Carlo, qui l’attendait sous le portique du palais Piccolomini, lui emboîta aussitôt le pas. Ils n’échangèrent que les mots indispensables.
Ils contournèrent le palazzo Vecchio pour s’assurer que l’issue sur la via dei Leoni était verrouillée, et les volets fermés aux fenêtres qui la surplombaient.
Le seul passage encore ouvert était l’entrée principale du palazzo.
— On va sortir par là, sur le perron, et ensuite on prendra via de’ Neri, indiqua Pazzi.
— On sera côté Loggia, sur la place, mon frère et moi. On vous suivra à bonne distance. Les autres attendent devant le musée Bardini.
— Oui, je les ai vus.
— Eux aussi, ils vous ont vu.
— Est-ce qu’il est très bruyant, votre pistolet ?
— Pas vraiment.

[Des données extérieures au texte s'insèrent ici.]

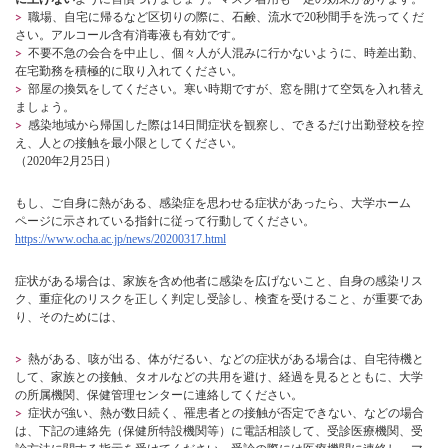
職場、自宅に帰るなど区切りの際に、
石鹸、流水で20秒間手を洗って
くだ
さい。アルコール含有消毒液も有効です。
不要不急の会合を中止
し、個々人が
人混みに行かない
ように、
時差出勤、
在宅勤務
を積極的に取り入れてください。
部屋の
換気
をしてください。寒い時期ですが、窓を開けて空気を入れ替え
ましょう。
感染地域から帰国した際は14日間症状を観察し、できるだけ出勤登校を控
え、人との接触を最小限としてください。
（2020年2月25日）
もし、ご自身に
熱
がある、感染症を思わせる
症状
があったら、大学ホーム
ページに示されている指針に従って行動してください。
https://www.ocha.ac.jp/news/20200317.html
症状がある場合は、家族を含め他者に感染を広げないこと、自身の感染リス
ク、重症化のリスクを正しく判定し受診し、検査を受けること、が重要であ
り、そのためには、
熱がある、咳が出る、体がだるい、などの
症状
がある場合は、
自宅待機
と
して、
家族との接触、タオルなどの共用を避け
、経過を見るとともに、大学
の所属機関、保健管理センターに連絡してください。
症状が強い、熱が数日続く、罹患者との接触が否定できない、などの場合
は、下記の
連絡先
（保健所特設機関等）に電話相談して、
受診医療機関、受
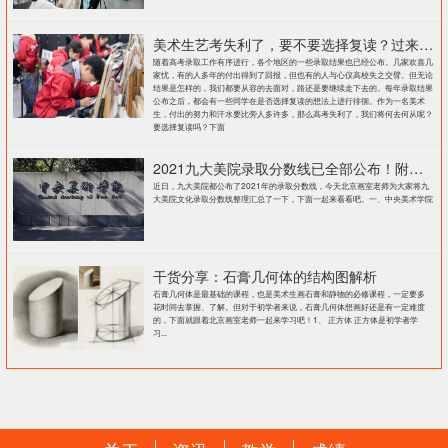
美术生艺考失利了，要不要选择复读？过来人提出这几点建议
随着高考录取工作有序进行，各个地区的一些录取结果也已经公布。几家欢喜几
家忧，有的人多年的付出得到了回报，但也有的人与心仪高校失之交臂。但无论
结果是怎样的，我们都要从容的去面对，路还是要继续走下去的。每年录取结果
公布之后，都会有一些同学在是否选择复读的想法上进行徘徊。作为一名美术
生，付出的努力和汗水要比旁人多许多，那么高考失利了，我们将何去何从呢？
要选择复读吗？下面
2021九大美院录取分数线已全部公布！附各大院校录取分数线汇总！
近日，九大美院都公布了2021年的录取分数线，今天北京画室老师为大家将九
大美院文化录取分数线整理汇总了一下，下面一起来看看吧。一、中央美术学院
干货分享：石膏几何体的结构图解析
石膏几何体是最基础的课程，也是美术生画石膏和静物的必修课程，一定要多
花时间去掌握、了解。但对于初学者来说，石膏几何体想画好还是有一定难度
的，下面就跟着北京画室老师一起来学习吧！1、 正方体 正方体是初学者学
习...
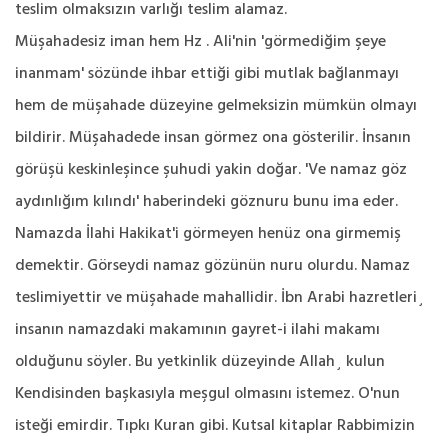
teslim olmaksızın varlığı teslim alamaz.
Müşahadesiz iman hem Hz . Ali'nin 'görmediğim şeye
inanmam' sözünde ihbar ettiği gibi mutlak bağlanmayı
hem de müşahade düzeyine gelmeksizin mümkün olmayı
bildirir. Müşahadede insan görmez ona gösterilir. İnsanın
görüşü keskinleşince şuhudi yakin doğar. 'Ve namaz göz
aydınlığım kılındı' haberindeki göznuru bunu ima eder.
Namazda İlahi Hakikat'i görmeyen henüz ona girmemiş
demektir. Görseydi namaz gözünün nuru olurdu. Namaz
teslimiyettir ve müşahade mahallidir. İbn Arabi hazretleri¸
insanın namazdaki makamının gayret-i ilahi makamı
olduğunu söyler. Bu yetkinlik düzeyinde Allah¸ kulun
Kendisinden başkasıyla meşgul olmasını istemez. O'nun
isteği emirdir. Tıpkı Kuran gibi. Kutsal kitaplar Rabbimizin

Pas comme un vrai. Mais vous l’entendrez quand même et l’autre va se retrouver par terre en moins de deux.
Carlo s’abstint de lui expliquer que Piero allait faire feu caché dans l’ombre des arbres, pendant que Lecter et lui seraient encore sous la lumière des réverbères. Il ne voulait pas que Pazzi trahisse une appréhension qui éveillerait la méfiance de leur proie avant même le début de l’intervention.
— Vous devez confirmer à Mason que vous l’avez eu. Ce soir même.